## Exercise directions:
Please copy exactly the line containing "mask liver Return masks as SVG." and every line after it, through the last line of the records below, leaving out all pictures.

## Material for the task:
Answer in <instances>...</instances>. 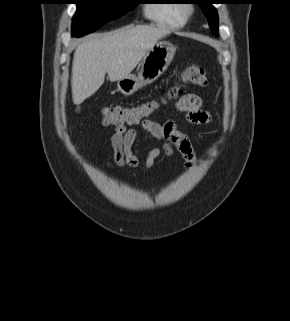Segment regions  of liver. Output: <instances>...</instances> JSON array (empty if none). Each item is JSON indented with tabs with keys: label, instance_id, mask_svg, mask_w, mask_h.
Returning <instances> with one entry per match:
<instances>
[{
	"label": "liver",
	"instance_id": "obj_1",
	"mask_svg": "<svg viewBox=\"0 0 290 321\" xmlns=\"http://www.w3.org/2000/svg\"><path fill=\"white\" fill-rule=\"evenodd\" d=\"M168 29L156 26H127L84 40L75 49L72 64V98L76 105L92 96L104 83L128 76L147 51Z\"/></svg>",
	"mask_w": 290,
	"mask_h": 321
}]
</instances>
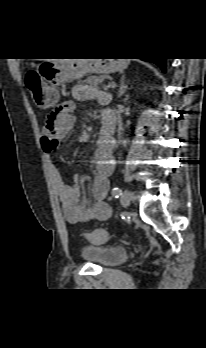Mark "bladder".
Returning <instances> with one entry per match:
<instances>
[{
	"instance_id": "31cf9c89",
	"label": "bladder",
	"mask_w": 206,
	"mask_h": 348,
	"mask_svg": "<svg viewBox=\"0 0 206 348\" xmlns=\"http://www.w3.org/2000/svg\"><path fill=\"white\" fill-rule=\"evenodd\" d=\"M81 256L88 262L101 266H115L130 258V252L123 246L86 245Z\"/></svg>"
}]
</instances>
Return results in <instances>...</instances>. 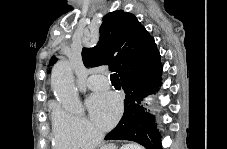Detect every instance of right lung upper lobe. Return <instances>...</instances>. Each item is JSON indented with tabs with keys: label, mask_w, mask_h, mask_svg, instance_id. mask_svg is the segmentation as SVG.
I'll use <instances>...</instances> for the list:
<instances>
[{
	"label": "right lung upper lobe",
	"mask_w": 227,
	"mask_h": 149,
	"mask_svg": "<svg viewBox=\"0 0 227 149\" xmlns=\"http://www.w3.org/2000/svg\"><path fill=\"white\" fill-rule=\"evenodd\" d=\"M159 57L153 37L134 15L122 10L105 15L97 45L82 50L86 67L109 65V69L118 72L120 77ZM55 61L52 57L50 65Z\"/></svg>",
	"instance_id": "obj_1"
}]
</instances>
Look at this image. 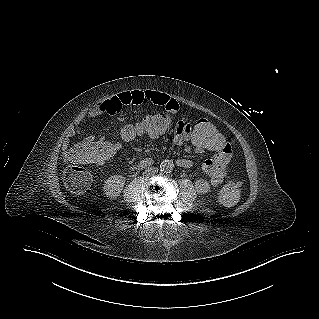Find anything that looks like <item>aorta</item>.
<instances>
[{"label": "aorta", "mask_w": 319, "mask_h": 319, "mask_svg": "<svg viewBox=\"0 0 319 319\" xmlns=\"http://www.w3.org/2000/svg\"><path fill=\"white\" fill-rule=\"evenodd\" d=\"M160 168L164 172H170L173 169V163L169 160L161 162Z\"/></svg>", "instance_id": "1"}]
</instances>
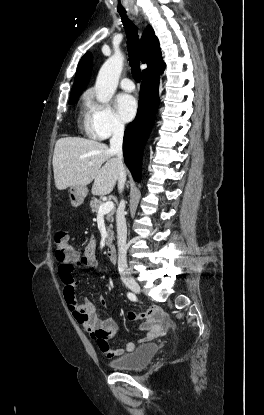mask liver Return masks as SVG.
Returning <instances> with one entry per match:
<instances>
[{"label": "liver", "instance_id": "liver-1", "mask_svg": "<svg viewBox=\"0 0 264 415\" xmlns=\"http://www.w3.org/2000/svg\"><path fill=\"white\" fill-rule=\"evenodd\" d=\"M53 171L58 190L86 186L94 180L92 194L103 196L112 192L118 180L119 165L106 144L66 137L55 144Z\"/></svg>", "mask_w": 264, "mask_h": 415}]
</instances>
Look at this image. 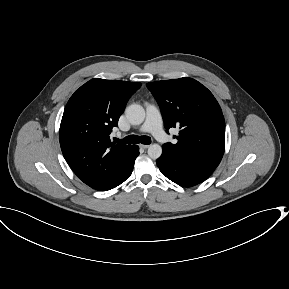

## Written response:
mask liver Return masks as SVG.
Returning <instances> with one entry per match:
<instances>
[{"label": "liver", "instance_id": "liver-1", "mask_svg": "<svg viewBox=\"0 0 264 415\" xmlns=\"http://www.w3.org/2000/svg\"><path fill=\"white\" fill-rule=\"evenodd\" d=\"M53 171L58 190L86 186L94 180L92 194L103 196L112 192L118 180L119 165L106 144L66 137L55 144Z\"/></svg>", "mask_w": 264, "mask_h": 415}]
</instances>
Look at this image. 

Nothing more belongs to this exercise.